A second sorting algorithm – and one that is commonly taught because of its ease of programing – is the bubble sort. It runs in O(n^2) or quadratic time.

The bubble sort is an example of an algorithm that is implemented using two nested – one inside of the other – repetition structures. Two nested loops, running in O(n^2) time, is an example of a quadratic time algorithm.

Polynomial Time:

An algorithm is polynomial time if the number of steps to run the algorithm is O(n^p).

Polynomial Time

 The quadratic time algorithms are members of a set of algorithms know as polynomial time algorithms or O(n^p) where p > 0 is a constant.
Any algorithm that is polynomial time or faster is considered operational. That is it can be programmed and for increasingly large amounts of data can still be run to completion. This may appear paradoxical since there is not upper bound on p. Clearly there is a difference between a O(n^3) algorithm and one that is O(n^{100}). And there is, but they both will run to completion.
The issue – and a reason for our interest in algorithmic complexity – is that of algorithms that run in non-polynomial time.

Exponential Time

A common issue confronting all of us is security. Let us start with a simple example. A combination bicycle lock takes four digits. Since there are ten possible digits for each there are 10^4 = 10,000 different combinations. A computer algorithm to crack this would only need to try 10,000 different combinations.
But what if instead of four digits we require eight? Then the growth in the number of steps to crack the lock just increased to 10^8 = 100,000,000 different combinations.
The growth in the number of combinations that the computer would need is an example of exponential complexity. In this case it is O(10^n). The general form for exponential complexity is O(b^n) where b is an unspecified constant.
It is the challenge of exponential complexity that can make computer passwords more secure. While many companies require passwords to be a minimum of eight characters with mixes of upper and lower case, numerical digits, and characters, these passwords still come under the cutoff for a fast computer to crack – and are of course very difficult to remember.
The alternative may not be to make the password more complicated by mixing letters and characters, but simply to make it longer. If the only requirement is that the password be at least twenty characters long, then there are 26^{20} = 2\times10^{28} different passwords. And while twenty is not actually all that long the exponential complexity of a brute force attack makes it difficult to break.
Another example of an exponential time algorithm is the recursive Fibonacci function. This algorithm is O(2^n). We will look at this in chapter 8.
If n is small, a O(b^n) algorithm can be completed. But recognize that for each addition data point the number of steps increases by a multiple of b. This rapidly increase in the time makes any algorithm with a much more data completely unusable.
But while an exponential time algorithm is unusable for all but the smallest data sets, there is a common time complexity that it even worse.

Factorial Time

Traveling Salesman Problem:

Given that there are n cities with known distances between each city, what is the shortest possible route that a person can visit each city and return their starting point? The Traveling Salesman Problem – TSP – is a common example of a factorial time algorithm.

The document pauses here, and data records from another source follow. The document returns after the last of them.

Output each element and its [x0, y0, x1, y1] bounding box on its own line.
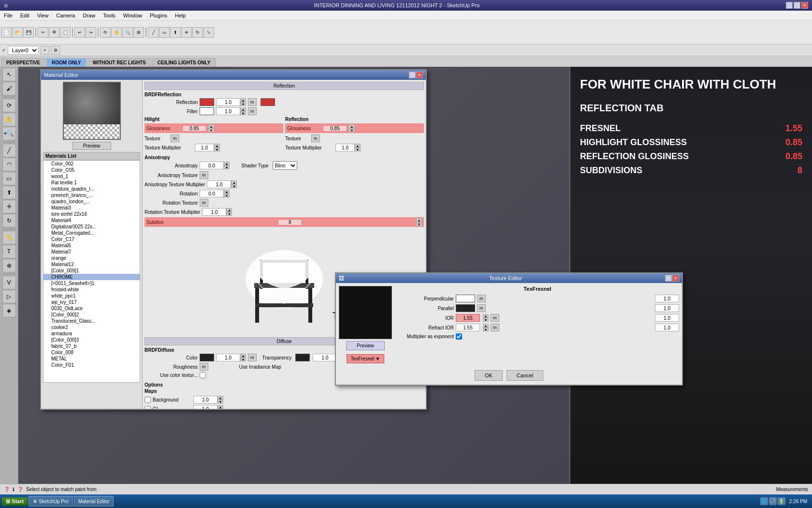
- toolbar-cut[interactable]: ✂: [38, 27, 48, 38]
- hilight-spin-down[interactable]: ▼: [208, 128, 214, 132]
- diffuse-color-swatch[interactable]: [200, 354, 214, 361]
- reflection-m-btn[interactable]: m: [248, 98, 257, 106]
- shader-type-select[interactable]: Blinn Phong Ward: [273, 161, 297, 170]
- menu-camera[interactable]: Camera: [52, 12, 79, 19]
- reflection-value-field[interactable]: [216, 98, 240, 106]
- transparency-field[interactable]: [313, 354, 337, 361]
- diffuse-color-field[interactable]: [216, 354, 240, 361]
- rotation-spinner[interactable]: ▲ ▼: [224, 190, 230, 197]
- reflection-color-swatch[interactable]: [200, 98, 214, 106]
- mat-editor-help[interactable]: ?: [409, 72, 416, 78]
- roughness-btn[interactable]: m: [200, 363, 208, 371]
- material-list-item[interactable]: [Color_009]1: [44, 268, 140, 274]
- menu-window[interactable]: Window: [119, 12, 146, 19]
- refl-gloss-field[interactable]: [323, 125, 347, 132]
- materials-list[interactable]: Color_002Color_C05wood_1Rat textile 1mol…: [43, 160, 140, 383]
- refl-texmult-spinner[interactable]: ▲ ▼: [355, 144, 361, 151]
- material-list-item[interactable]: frosted-white: [44, 286, 140, 293]
- layer-select[interactable]: Layer0: [8, 46, 39, 55]
- subdivs-field[interactable]: [278, 219, 302, 225]
- menu-draw[interactable]: Draw: [79, 12, 99, 19]
- tex-editor-help[interactable]: ?: [665, 275, 672, 282]
- ior-value-field[interactable]: [456, 314, 480, 322]
- multiplier-checkbox[interactable]: [456, 333, 462, 340]
- background-field[interactable]: [193, 396, 218, 403]
- refl-spin-down[interactable]: ▼: [349, 128, 355, 132]
- rot-down[interactable]: ▼: [224, 194, 230, 197]
- transparency-swatch[interactable]: [295, 354, 310, 361]
- material-list-item[interactable]: Material7: [44, 249, 140, 255]
- background-check[interactable]: [145, 397, 151, 403]
- texture-preview-button[interactable]: Preview: [346, 341, 385, 350]
- refract-spinner[interactable]: ▲ ▼: [483, 324, 489, 331]
- tool-paint[interactable]: 🖌: [2, 82, 16, 95]
- tool-rect[interactable]: ▭: [2, 172, 16, 185]
- material-list-item[interactable]: CHROME: [44, 274, 140, 280]
- ior-right-field[interactable]: [655, 314, 679, 322]
- status-info-icon[interactable]: ℹ: [13, 487, 14, 492]
- filter-value-field[interactable]: [216, 107, 240, 115]
- toolbar-new[interactable]: 📄: [1, 27, 12, 38]
- toolbar-rect[interactable]: ▭: [159, 27, 170, 38]
- filter-m-btn[interactable]: m: [248, 107, 257, 115]
- refl-gloss-spinner[interactable]: ▲ ▼: [349, 124, 355, 132]
- material-list-item[interactable]: white_ppc1: [44, 293, 140, 299]
- taskbar-sketchup[interactable]: 🖥 SketchUp Pro: [29, 496, 73, 507]
- material-list-item[interactable]: Color_C17: [44, 236, 140, 242]
- viewport[interactable]: FOR WHITE CHAIR WITH CLOTH REFLECTION TA…: [18, 67, 812, 484]
- tex-editor-close[interactable]: ✕: [672, 275, 679, 282]
- tool-select[interactable]: ↖: [2, 68, 16, 81]
- tool-axes[interactable]: ⊕: [2, 259, 16, 272]
- material-list-item[interactable]: Color_008: [44, 349, 140, 356]
- menu-file[interactable]: File: [0, 12, 16, 19]
- refract-up[interactable]: ▲: [483, 324, 489, 328]
- toolbar-zoom-ext[interactable]: ⊞: [133, 27, 144, 38]
- hilight-texture-btn[interactable]: m: [171, 134, 179, 142]
- ior-down[interactable]: ▼: [483, 318, 489, 322]
- material-list-item[interactable]: Color_002: [44, 161, 140, 167]
- toolbar-zoom[interactable]: 🔍: [122, 27, 133, 38]
- menu-tools[interactable]: Tools: [99, 12, 119, 19]
- tab-ceiling-lights[interactable]: CEILING LIGHTS ONLY: [152, 58, 216, 67]
- material-list-item[interactable]: Material4: [44, 217, 140, 224]
- material-list-item[interactable]: Material12: [44, 261, 140, 268]
- material-list-item[interactable]: Material3: [44, 205, 140, 211]
- tex-editor-controls[interactable]: ? ✕: [665, 275, 679, 282]
- rot-texmult-field[interactable]: [202, 208, 226, 216]
- subdivs-down[interactable]: ▼: [416, 222, 422, 226]
- refl-texmult-up[interactable]: ▲: [355, 144, 361, 148]
- toolbar-push-pull[interactable]: ⬆: [170, 27, 181, 38]
- reflection-spinner[interactable]: ▲ ▼: [240, 98, 246, 106]
- background-spinner[interactable]: ▲ ▼: [218, 396, 223, 403]
- tool-text[interactable]: T: [2, 245, 16, 258]
- tool-measure[interactable]: 📏: [2, 231, 16, 244]
- toolbar-line[interactable]: ╱: [148, 27, 159, 38]
- subdivs-up[interactable]: ▲: [416, 218, 422, 222]
- filter-spin-up[interactable]: ▲: [240, 107, 246, 111]
- aniso-texmult-spinner[interactable]: ▲ ▼: [231, 180, 237, 188]
- close-btn[interactable]: ✕: [801, 2, 808, 9]
- hilight-texmult-up[interactable]: ▲: [214, 144, 220, 148]
- anisotropy-spinner[interactable]: ▲ ▼: [224, 162, 230, 169]
- layer-add[interactable]: +: [41, 46, 49, 55]
- perpendicular-swatch[interactable]: [456, 295, 475, 302]
- rot-texmult-up[interactable]: ▲: [226, 208, 232, 212]
- status-question-icon[interactable]: ❓: [4, 487, 10, 492]
- maximize-btn[interactable]: □: [794, 2, 800, 9]
- aniso-up[interactable]: ▲: [224, 162, 230, 165]
- tool-line[interactable]: ╱: [2, 144, 16, 157]
- reflection-spin-down[interactable]: ▼: [240, 102, 246, 106]
- material-list-item[interactable]: orange: [44, 255, 140, 261]
- tray-battery[interactable]: 🔋: [778, 497, 785, 505]
- toolbar-open[interactable]: 📂: [12, 27, 23, 38]
- material-list-item[interactable]: Metal_Corrogated...: [44, 230, 140, 236]
- tool-move[interactable]: ✛: [2, 200, 16, 213]
- hilight-texmult-spinner[interactable]: ▲ ▼: [214, 144, 220, 151]
- para-m-btn[interactable]: m: [477, 304, 486, 312]
- tray-volume[interactable]: 🔊: [769, 497, 777, 505]
- refract-right-field[interactable]: [655, 324, 679, 331]
- bg-up[interactable]: ▲: [218, 396, 223, 400]
- tool-vray[interactable]: V: [2, 276, 16, 289]
- rot-up[interactable]: ▲: [224, 190, 230, 194]
- refl-texmult-field[interactable]: [335, 144, 355, 151]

There is a famous problem in which a traveling salesman must visit n cities. The goal is to find the path that connects all of them that has the minimum distance. The brute force approach is to start a city then go to every city, recording the distance. You then move to a new starting city and repeat this, continuing on until you have travelled from every city in the network to every other city. If there are n cities then this algorithm will take n\cdot n-1\cdots 2\cdot 1 = n! steps. As such the algorithm is O(n!) known as factorial time.
The complexity – or running time – of an algorithm is important not for what it tells us about the actual number of steps, but for when it tells us that an algorithm is unusable. While polynomial time algorithms may appear to be inefficient – O(n^{50}) is a polynomial time algorithm – they can still be coded and run to completion given a reasonable amount of time. So even as the amount of data increases the number of steps also increase but not so fast that the time grows out of control.
In reality, an algorithm that is O(n^{50}) is an outrageous number of steps but it is still polynomial time. The reality of programming is that in engineering it is unlikely that we would ever have a polynomial algorithm that is slower than O(3^n). This would be the complexity if you have three loops nested one in inside of the other. You might have this if you were programming a finite element analysis in three space.
While polynomial time algorithms tend towards O(n^2) and possibly O(n^3), there are common models that go beyond the polynomial time into exponential and factorial time algorithms. Unless the size of the data set is extremely small the amount of time that these algorithms would take to run to completion would often be beyond our abilities – for even the fasted computers. As a result there are many non-polynomial algorithms in which active research is to develop an alternative that will run in polynomial time. Until that time, if you know the algorithm is exponential or factorial it is probably best to step back and look for an alternative model.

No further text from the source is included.